_Task statement_
Find the line containing "поскольку в их составе медь практически не" in the listing below. Repeat it exactly, along with each following line up to and including the one containing "Просмотров: 4400".
- Opening Delimiter -
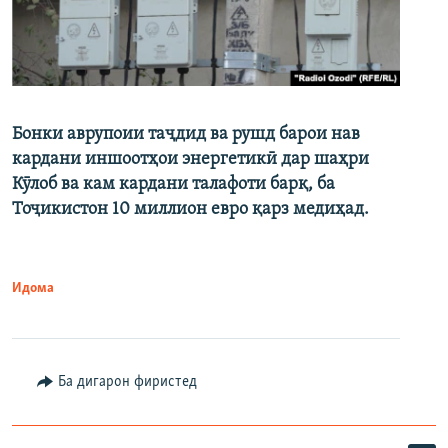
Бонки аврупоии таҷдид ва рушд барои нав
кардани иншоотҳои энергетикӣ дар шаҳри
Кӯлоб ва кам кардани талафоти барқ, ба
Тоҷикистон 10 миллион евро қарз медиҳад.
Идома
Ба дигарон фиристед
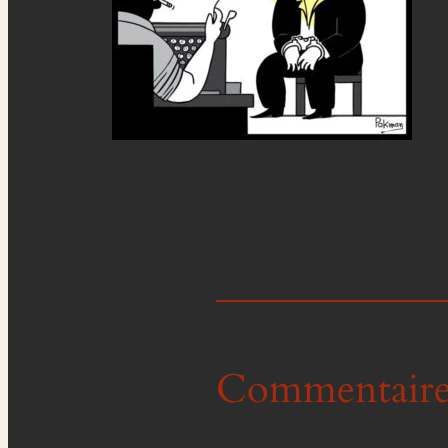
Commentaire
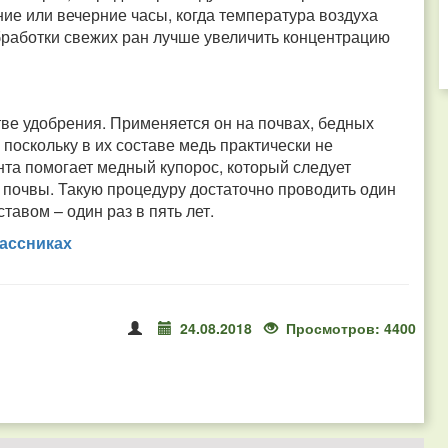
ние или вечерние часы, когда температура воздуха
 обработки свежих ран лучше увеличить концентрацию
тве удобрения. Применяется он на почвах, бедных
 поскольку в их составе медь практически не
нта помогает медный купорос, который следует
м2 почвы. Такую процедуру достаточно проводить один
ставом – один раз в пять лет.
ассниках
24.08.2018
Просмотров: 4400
- Closing Delimiter -
- Opening Delimiter -
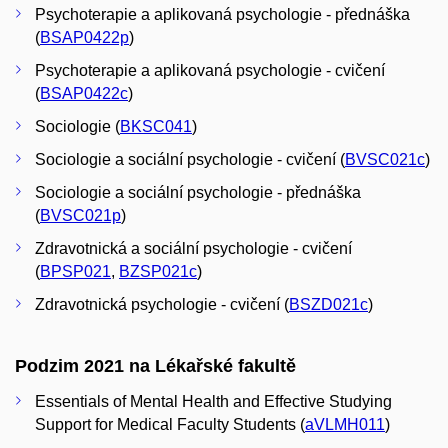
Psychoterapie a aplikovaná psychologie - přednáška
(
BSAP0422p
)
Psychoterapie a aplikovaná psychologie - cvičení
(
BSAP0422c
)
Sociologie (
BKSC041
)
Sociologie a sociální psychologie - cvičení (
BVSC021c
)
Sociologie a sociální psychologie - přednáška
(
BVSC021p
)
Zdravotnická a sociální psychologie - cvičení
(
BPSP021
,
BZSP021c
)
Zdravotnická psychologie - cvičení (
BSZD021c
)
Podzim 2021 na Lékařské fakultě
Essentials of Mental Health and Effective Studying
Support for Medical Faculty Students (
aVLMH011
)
- Closing Delimiter -
- Opening Delimiter -
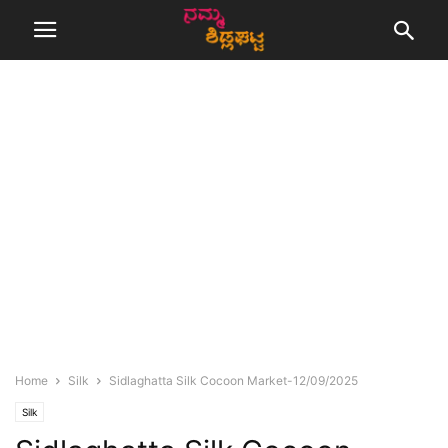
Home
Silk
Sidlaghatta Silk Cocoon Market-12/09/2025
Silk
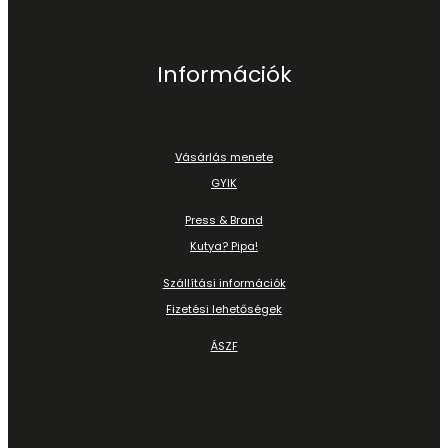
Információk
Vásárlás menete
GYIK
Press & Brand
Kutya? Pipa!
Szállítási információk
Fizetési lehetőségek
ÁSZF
- Closing Delimiter -
_Response area_
 поскольку в их составе медь практически не
нта помогает медный купорос, который следует
м2 почвы. Такую процедуру достаточно проводить один
ставом – один раз в пять лет.
ассниках
24.08.2018
Просмотров: 4400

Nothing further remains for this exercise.